Au moment où le R.P. H. Péran, o.m.i., curé de St-Laurent, Man., vient de partir pour un nouveau voyage en Bretagne afin d'y recruter des colons, il nous fait plaisir de reproduire les lignes suivantes, que nous trouvons dans La Canadienne de Paris, excellente revue mensuelle, dont l'objet est le développement des relations franco-américaines et qui porte une attention toute spéciale à l'Ouest canadien.

La mission de Saint-Laurent, fondée par les Oblats qui en conservent la direction, a pour supérieur depuis quelques années un prêtre originaire de Bretagne. Dans toute la force de l'âge, gai, aimable en société, bien que ne mâchant pas ses mots quand il y a une remontrance à faire, ce prêtre est aimé et très estimé dans sa paroisse.

"Je suis content ici, disait-il parfois; mais je serais encore plus heureux, si je pouvais, de temps à autre, parler mon vieux breton.
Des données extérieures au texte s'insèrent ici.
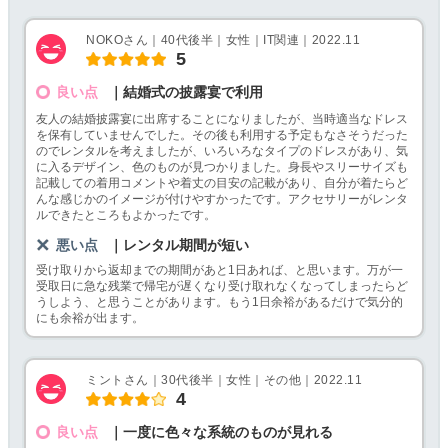
NOKOさん｜40代後半｜女性｜IT関連｜2022.11
5
良い点
｜結婚式の披露宴で利用
友人の結婚披露宴に出席することになりましたが、当時適当なドレス
を保有していませんでした。その後も利用する予定もなさそうだった
のでレンタルを考えましたが、いろいろなタイプのドレスがあり、気
に入るデザイン、色のものが見つかりました。身長やスリーサイズも
記載しての着用コメントや着丈の目安の記載があり、自分が着たらど
んな感じかのイメージが付けやすかったです。アクセサリーがレンタ
ルできたところもよかったです。
悪い点
｜レンタル期間が短い
受け取りから返却までの期間があと1日あれば、と思います。万が一
受取日に急な残業で帰宅が遅くなり受け取れなくなってしまったらど
うしよう、と思うことがあります。もう1日余裕があるだけで気分的
にも余裕が出ます。
ミントさん｜30代後半｜女性｜その他｜2022.11
4
良い点
｜一度に色々な系統のものが見れる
Oh! j'y parviendrai, car je n'ai pas la tête carrée pour rien." En effet, en 1906, il fit un voyage en France et ramena bon nombre de ses compatriotes: parents, amis, et connaissances, le tout formant une vingtaine de familles, pouvant compter environ 150 âmes.
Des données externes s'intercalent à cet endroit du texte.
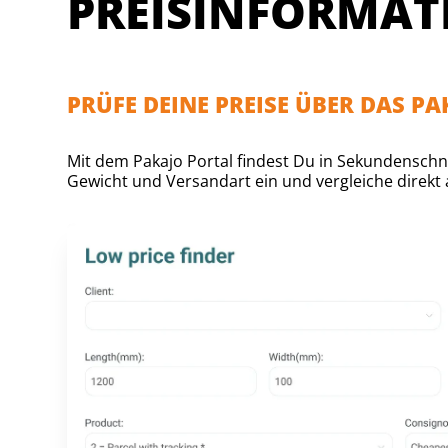
PREISINFORMAT
PRÜFE DEINE PREISE ÜBER DAS P
Mit dem Pakajo Portal findest Du in Sekundenschne
Gewicht und Versandart ein und vergleiche direkt a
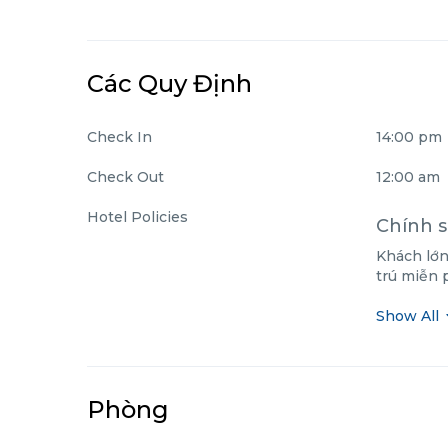
Các Quy Định
Check In
14:00 pm
Check Out
12:00 am
Hotel Policies
Chính s
Khách lớn
trú miễn p
Show All
Phòng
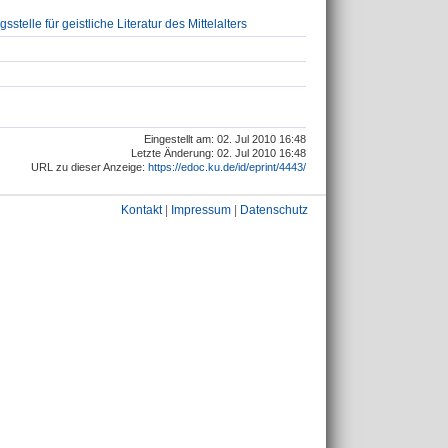
telle für geistliche Literatur des Mittelalters
Eingestellt am: 02. Jul 2010 16:48
Letzte Änderung: 02. Jul 2010 16:48
URL zu dieser Anzeige:
https://edoc.ku.de/id/eprint/4443/
Kontakt
|
Impressum
|
Datenschutz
L'arrivée de ces Bretons causa d'abord quelque sensation dans la paroisse, dont la population est composée principalement de Métis français. La petite coiffe des femmes, le gilet, la veste et le chapeau des hommes, firent l'étonnement des habitants, mais les pantalons à grand pont eurent le plus grand succès. Ils excitèrent surtout l'hilarité des jeunes snobs de l'endroit, qui n'en pouvaient pas croire leurs yeux et s'écriaient: "Ouah! ouah! des pantalons sans braguette!"

La colonie entière se fixa et resta à Saint-Laurent, sauf une ou deux exceptions. Chaque membre ayant apporté avec lui un capital plus ou moins important, aucun ne prit de homestead, tous préférèrent acheter des terrains à leur goût, et être de suite entièrement maîtres chez eux.

À part un maçon, un jardinier et un peintre décorateur très habile, ils se livraient en Bretagne à l'agriculture; ici, ils s'adonnèrent à l'élevage, au jardinage et bientôt après à la pêche sur le lac.

C'est un fait assez curieux, que ces Bretons, qui n'habitent pas les bords de la mer, ne connaissant rien de la pêche, s'en soient tous si vivement épris. Il est vrai que la pêche rapporte souvent de gros bénéfices; mais ne se pratiquant qu'en hiver sous la glace, c'est un travail rude et qui demande un certain mépris du froid et du danger. Peu leur chaut! très robustes, infatigables piocheurs, habitués aux travaux manuels, ils surprennent surtout les Métis par leur activité et leur belle endurance aux gros froids.

Au début, plusieurs commirent quelques bévues. Méprisant les conseils, comme cela arrive trop souvent aux nouveaux colons, ils se lancèrent dans des entreprises où ils laissèrent quelques plumes. Un peu de jalousie régna aussi entre eux et ils s'intentèrent même des actions judiciaires; mais quand ils virent que les plaidoiries vidaient rapidement la bourse, tout rentra bientôt dans le calme. Aujourd'hui, propriétaires d'une ferme d'élevage, bien montée et d'une importance proportionelle aux fonds dont ils disposaient à leur arrivée.

Pendant la belle saison, les jeunes gens, qui ne sont pas nécessaires sur la ferme, vont travailler à Winnipeg, à Saint-Boniface et dans les fermes environnantes; mais presque tous reviennent passer l'hiver avec leurs parents.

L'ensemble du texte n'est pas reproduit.